Die Israelis sollen wieder wählen gehen. Dieses Mal allerdings, um in Direktwahlen den Premierminister zu bestimmen.
Am Montag brachte die streng religiöse Schas-Partei den Vorschlag in der Knesset ein. Angeblich soll so der politische Stillstand aufgelöst werden. Denn nach fast einem Monat gibt es in Israel noch immer keine regierungsfähige Koalition.
LÖSUNG Premier Netanjahu unterstützt die Idee und erklärte, »es gibt eine Lösung«. Statt eine Koalition zu formen, werde der Premierminister direkt vom Volk gewählt, fügte er noch hinzu. Und der soll natürlich Benjamin Netanjahu heißen. Die Knesset müsste in diesem Fall nicht aufgelöst werden. Eine Direktwahl könnte binnen 30 Tagen nach der Annahme des Vorschlags stattfinden.
Netanjahu hatte vor zwei Wochen von Präsident Reuven Rivlin das Mandat erhalten, eine Regierung zu bilden, dies ist ihm bislang jedoch nicht gelungen. Sein Block aus Religiösen und Rechten müsste von der islamischen Partei Raam unterstützt werden, um die benötigten 61 Sitze zu erhalten. Dies aber wird vehement von der Rechtsaußen-Partei Religiöser Zionismus abgelehnt.
»Es ist absurd, dass Bennett Premierminister sein will.«
Ministerpräsident Benjamin Netanjahu
Zünglein an der Waage ist nach wie vor auch Jamina von Naftali Bennett. Doch auch mit seiner Beteiligung hätte der Rechtsblock lediglich 59 Sitze.

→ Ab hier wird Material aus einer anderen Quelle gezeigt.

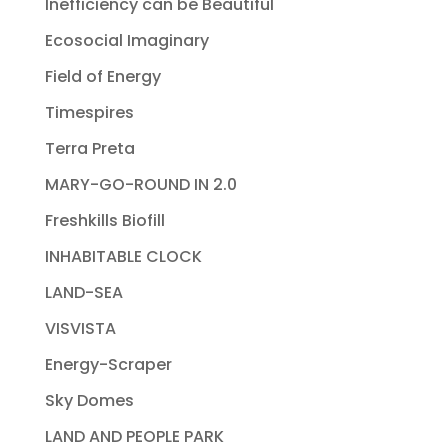
Inefficiency can be Beautiful
Ecosocial Imaginary
Field of Energy
Timespires
Terra Preta
MARY-GO-ROUND IN 2.0
Freshkills Biofill
INHABITABLE CLOCK
LAND-SEA
VISVISTA
Energy-Scraper
Sky Domes
LAND AND PEOPLE PARK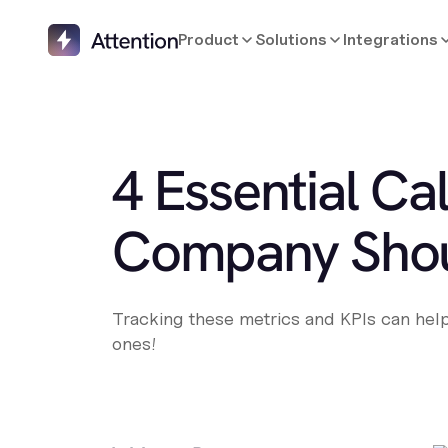
Product
Solutions
Integrations
4 Essential Ca
Company Shou
Tracking these metrics and KPIs can help 
ones!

TREFFEN Einerseits würde Bennett gern selbst auf dem Chefsessel Platz nehmen, andererseits wolle er kein Teil einer »Linksregierung« gemeinsam mit Yair Lapid sein, wie er in der vergangenen Woche klarmachte.
Netanjahu war wiederholt mit Bennett zusammengekommen, um ihn zum Beitritt zu seiner Koalition zu drängen. Kurz nach dem letzten Treffen wetterte Netanjahu dann jedoch: »Es ist absurd, dass Bennett Premierminister sein will.« Es ist kein Geheimnis, dass sich die beiden persönlich alles andere als gut verstehen.
Der Vorsitzende der Zentrumspartei Blau-Weiß, Benny Gantz, warnte Bennett, dass Netanjahu keine »Verhandlungen, sondern ihn stattdessen moralisch und politisch zerstören will«. Er selbst hatte das am eigenen Leib zu spüren bekommen, als er eine Notstands-Regierung mit Netanjahu inmitten der Corona-Pandemie eingegangen war und in fast jeder Angelegenheit vom Ministerpräsidenten übergangen wurde.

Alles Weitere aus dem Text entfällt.